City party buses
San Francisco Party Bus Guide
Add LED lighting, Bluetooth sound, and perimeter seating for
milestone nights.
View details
◇ ◇ ◇ ◇ ◇ ◇ ◇
WORK REQUEST: Transcribe the entries exactly, and make each line match the original.

SOLUTION FOR THIS PROBLEM:
City party buses
San Francisco Party Bus Guide
Add LED lighting, Bluetooth sound, and perimeter seating for
milestone nights.
View details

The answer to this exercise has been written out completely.